_Activity_
Start the copy at the line holding "Δεν υπάρχουν σχόλια: (369, 1263)" and continue it exactly through the last line of the entries, leaving out pictures and anything else.

_Extracted records_
:::

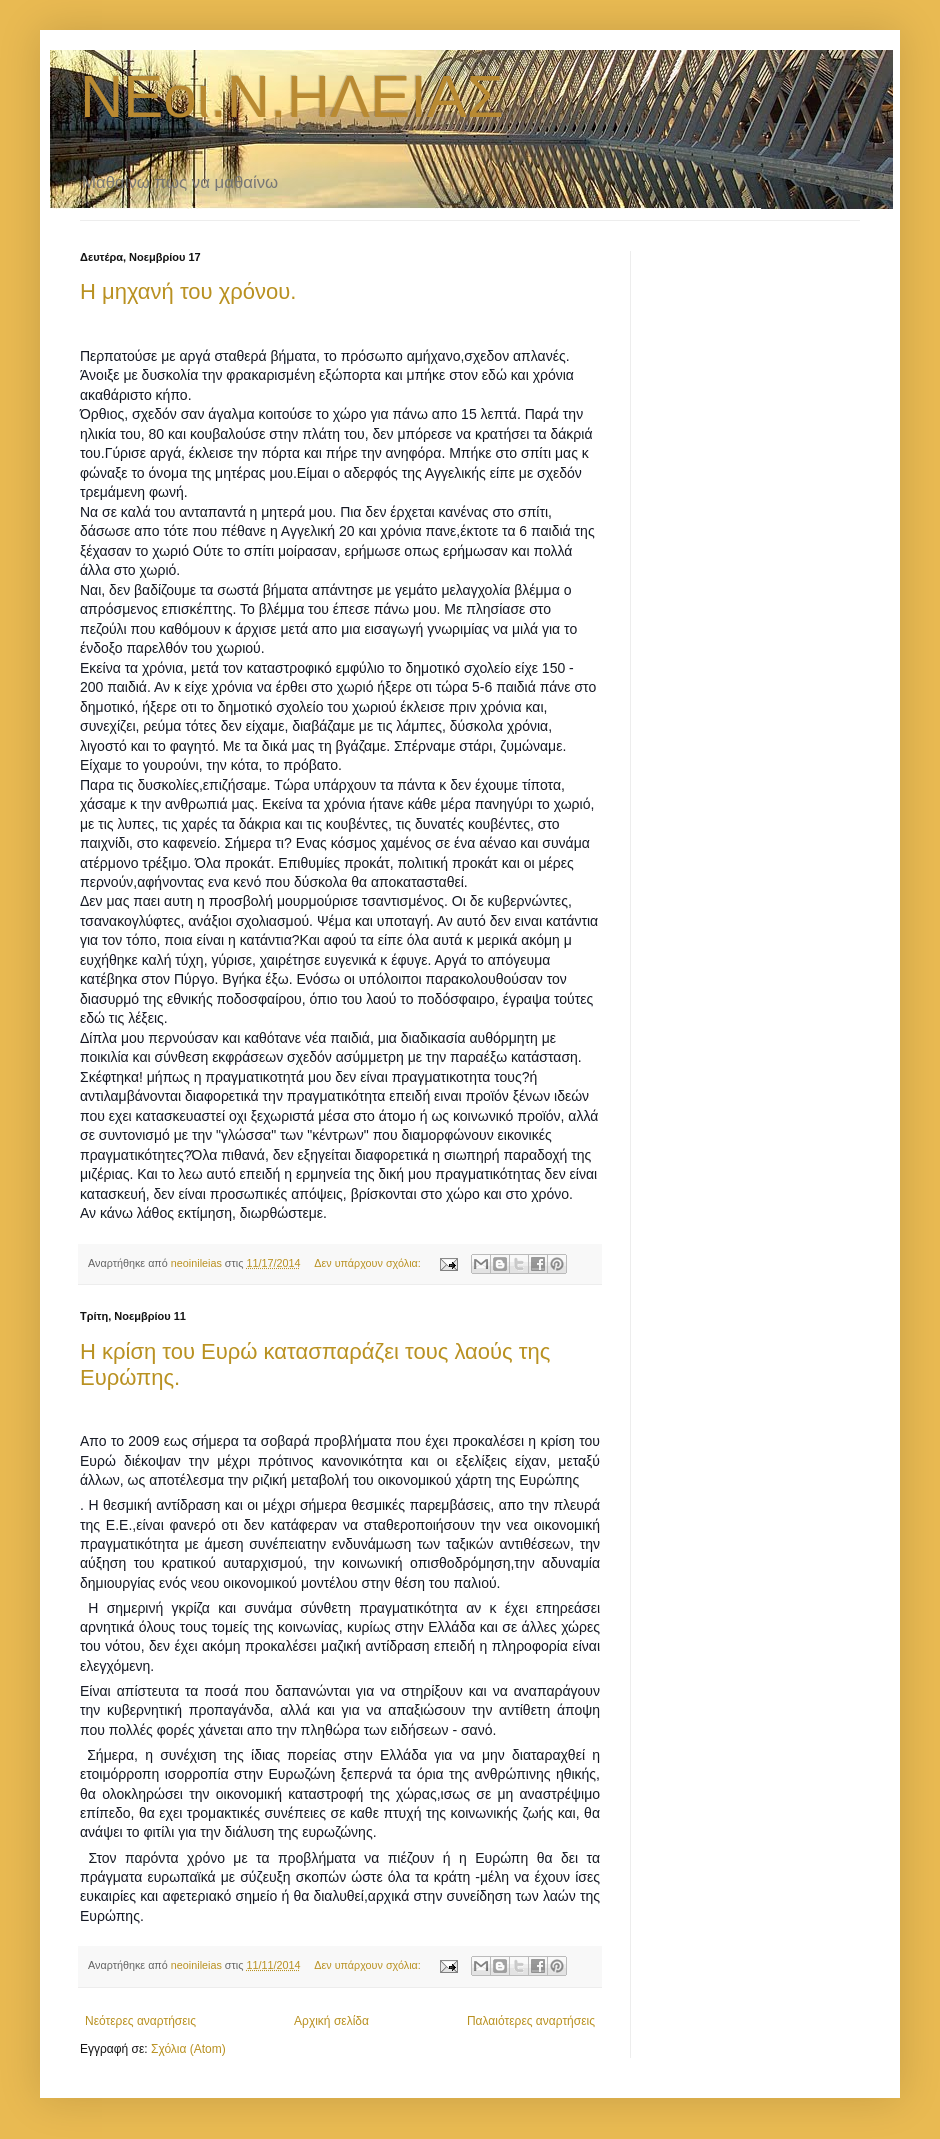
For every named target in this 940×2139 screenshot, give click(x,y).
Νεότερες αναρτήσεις (140, 2021)
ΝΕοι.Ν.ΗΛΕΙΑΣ (292, 96)
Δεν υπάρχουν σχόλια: (369, 1263)
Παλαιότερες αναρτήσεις (531, 2021)
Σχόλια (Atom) (188, 2049)
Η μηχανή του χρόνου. (188, 291)
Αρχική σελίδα (331, 2021)
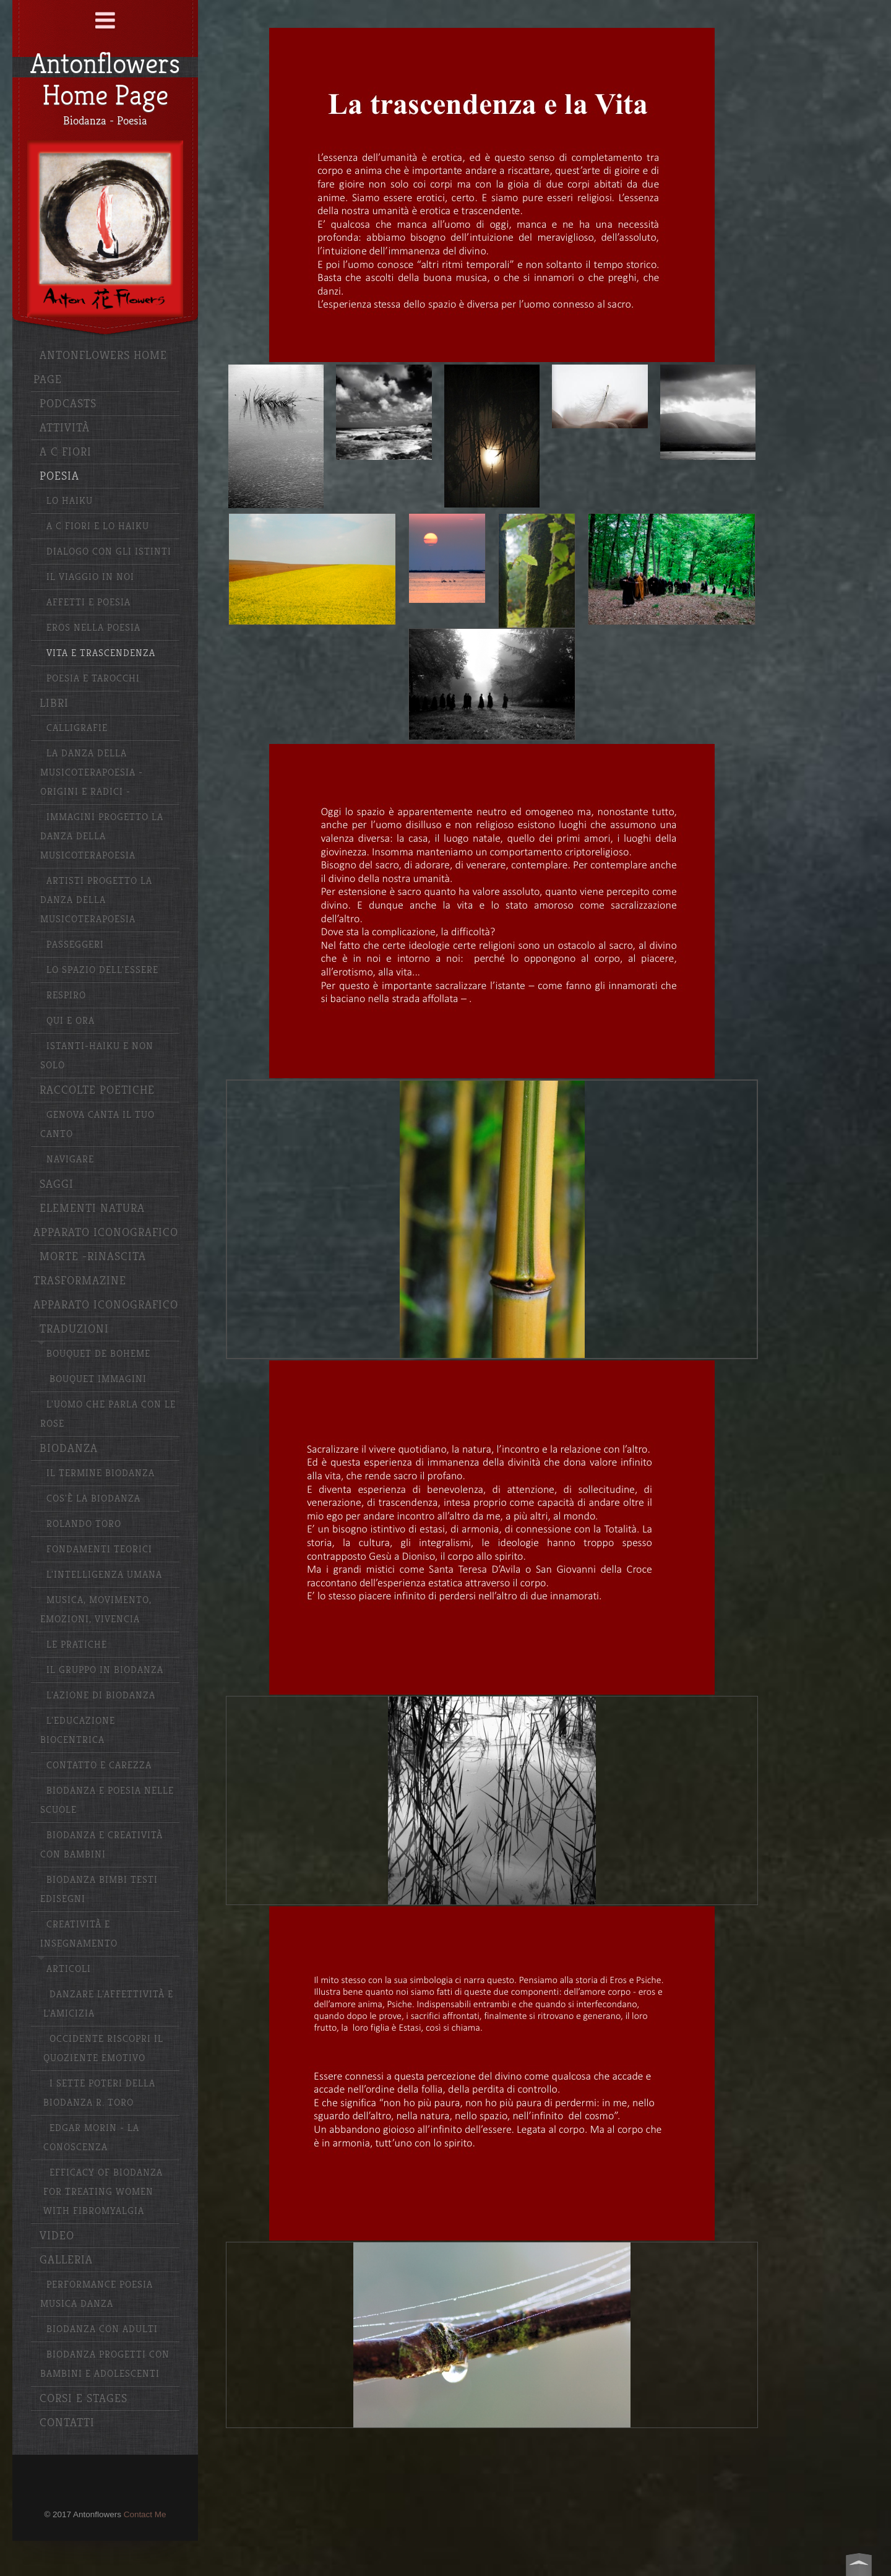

:::

_Answer for the task_
Δεν υπάρχουν σχόλια: (369, 1263)
Παλαιότερες αναρτήσεις (531, 2021)
Σχόλια (Atom) (188, 2049)
Η μηχανή του χρόνου. (188, 291)
Αρχική σελίδα (331, 2021)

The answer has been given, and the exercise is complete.